You are viewing a plain text version of this content. The canonical link for it is here.
Posted to commits@hbase.apache.org by ch...@apache.org on 2023/04/07 07:07:27 UTC

[hbase] branch branch-2.5 updated: HBASE-27778 Incorrect ReplicationSourceWALReader. totalBufferUsed may cause replication hang up (#5162)

This is an automated email from the ASF dual-hosted git repository.

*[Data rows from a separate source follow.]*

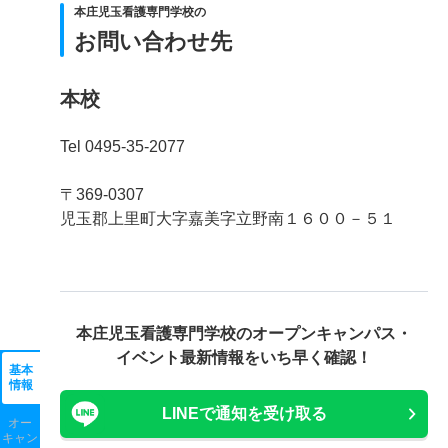
本庄児玉看護専門学校の
お問い合わせ先
本校
Tel 0495-35-2077
〒369-0307
児玉郡上里町大字嘉美字立野南１６００－５１
本庄児玉看護専門学校の
オープンキャンパス・
イベント最新情報をいち早く確認！
基本
情報
LINEで通知を受け取る
オー
キャン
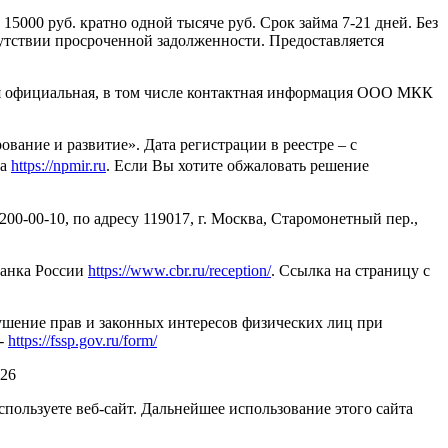
15000 руб. кратно одной тысяче руб. Срок займа 7-21 дней. Без
тсутствии просроченной задолженности. Предоставляется
ся официальная, в том числе контактная информация ООО МКК
ие и развитие». Дата регистрации в реестре – с
та
https://npmir.ru
. Если Вы хотите обжаловать решение
00-00-10, по адресу 119017, г. Москва, Старомонетный пер.,
Банка России
https://www.cbr.ru/reception/
. Ссылка на страницу с
ушение прав и законных интересов физических лиц при
 -
https://fssp.gov.ru/form/
026
спользуете веб-сайт. Дальнейшее использование этого сайта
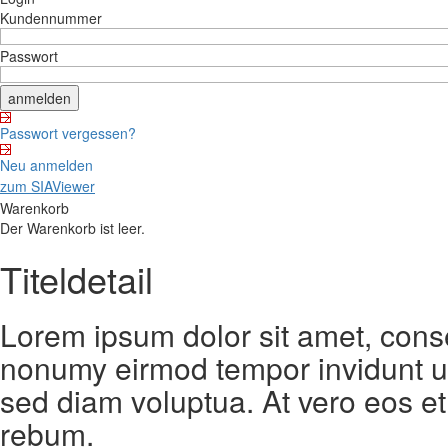
Kundennummer
Passwort
Passwort vergessen?
Neu anmelden
zum SIAViewer
Warenkorb
Der Warenkorb ist leer.
Titeldetail
Lorem ipsum dolor sit amet, conse
nonumy eirmod tempor invidunt ut
sed diam voluptua. At vero eos et
rebum.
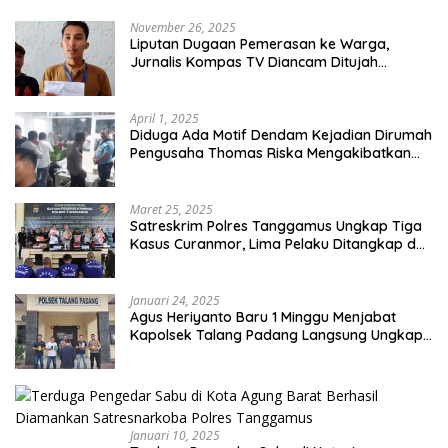
November 26, 2025
Liputan Dugaan Pemerasan ke Warga,
Jurnalis Kompas TV Diancam Ditujah
Preman
April 1, 2025
Diduga Ada Motif Dendam Kejadian Dirumah
Pengusaha Thomas Riska Mengakibatkan
Satu Orang Tewas
Maret 25, 2025
Satreskrim Polres Tanggamus Ungkap Tiga
Kasus Curanmor, Lima Pelaku Ditangkap dan
Dua DPO
Januari 24, 2025
Agus Heriyanto Baru 1 Minggu Menjabat
Kapolsek Talang Padang Langsung Ungkap
Pelaku Curat
Januari 10, 2025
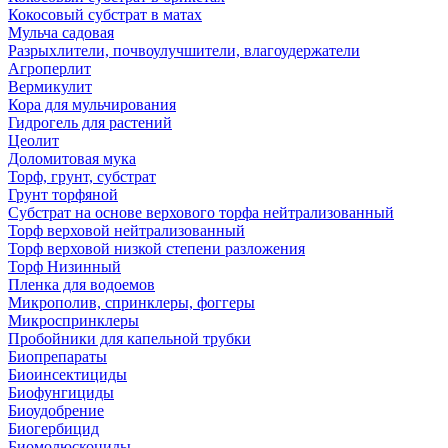
Кокосовый субстрат в матах
Мульча садовая
Разрыхлители, почвоулучшители, влагоудержатели
Агроперлит
Вермикулит
Кора для мульчирования
Гидрогель для растений
Цеолит
Доломитовая мука
Торф, грунт, субстрат
Грунт торфяной
Субстрат на основе верхового торфа нейтрализованный
Торф верховой нейтрализованный
Торф верховой низкой степени разложения
Торф Низинный
Пленка для водоемов
Микрополив, спринклеры, фоггеры
Микроспринклеры
Пробойники для капельной трубки
Биопрепараты
Биоинсектициды
Биофунгициды
Биоудобрение
Биогербицид
Биомолюскоциды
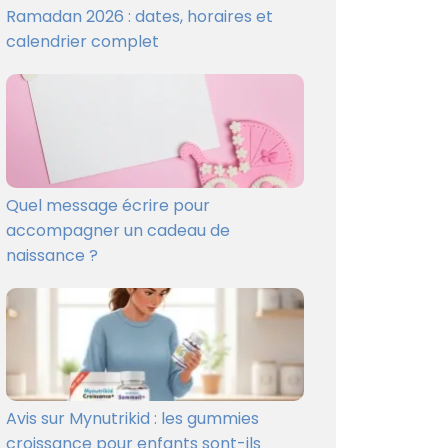
Ramadan 2026 : dates, horaires et
calendrier complet
Quel message écrire pour
accompagner un cadeau de
naissance ?
Avis sur Mynutrikid : les gummies
croissance pour enfants sont-ils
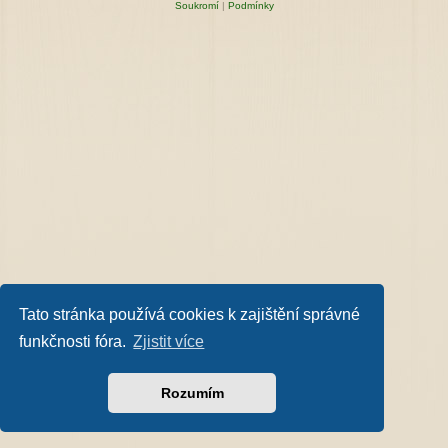
Soukromí
|
Podmínky
Tato stránka používá cookies k zajištění správné
funkčnosti fóra.
Zjistit více
Rozumím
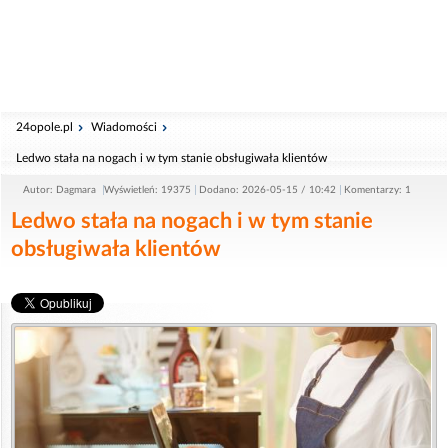
24opole.pl
Wiadomości
Ledwo stała na nogach i w tym stanie obsługiwała klientów
Autor: Dagmara
Wyświetleń: 19375
Dodano: 2026-05-15 / 10:42
Komentarzy: 1
Ledwo stała na nogach i w tym stanie
obsługiwała klientów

chenglei pushed a commit to branch branch-2.5
in repository https://gitbox.apache.org/repos/asf/hbase.git


The following commit(s) were added to refs/heads/branch-2.5 by this push:
     new 045aa9f7809 HBASE-27778 Incorrect ReplicationSourceWALReader. totalBufferUsed may cause replication hang up (#5162)
045aa9f7809 is described below

commit 045aa9f78093ab3b4336bdf6a981ec763b123fea
Author: chenglei <ch...@apache.org>
AuthorDate: Fri Apr 7 15:07:20 2023 +0800

    HBASE-27778 Incorrect ReplicationSourceWALReader. totalBufferUsed may cause replication hang up (#5162)
    
    Signed-off-by: Duo Zhang <zh...@apache.org>
---
 .../regionserver/ReplicationSourceWALReader.java   | 47 +++++++++---
 .../replication/regionserver/WALEntryBatch.java    | 13 +++-
 .../regionserver/TestBasicWALEntryStream.java      | 83 ++++++++++++++++++++++
 3 files changed, 131 insertions(+), 12 deletions(-)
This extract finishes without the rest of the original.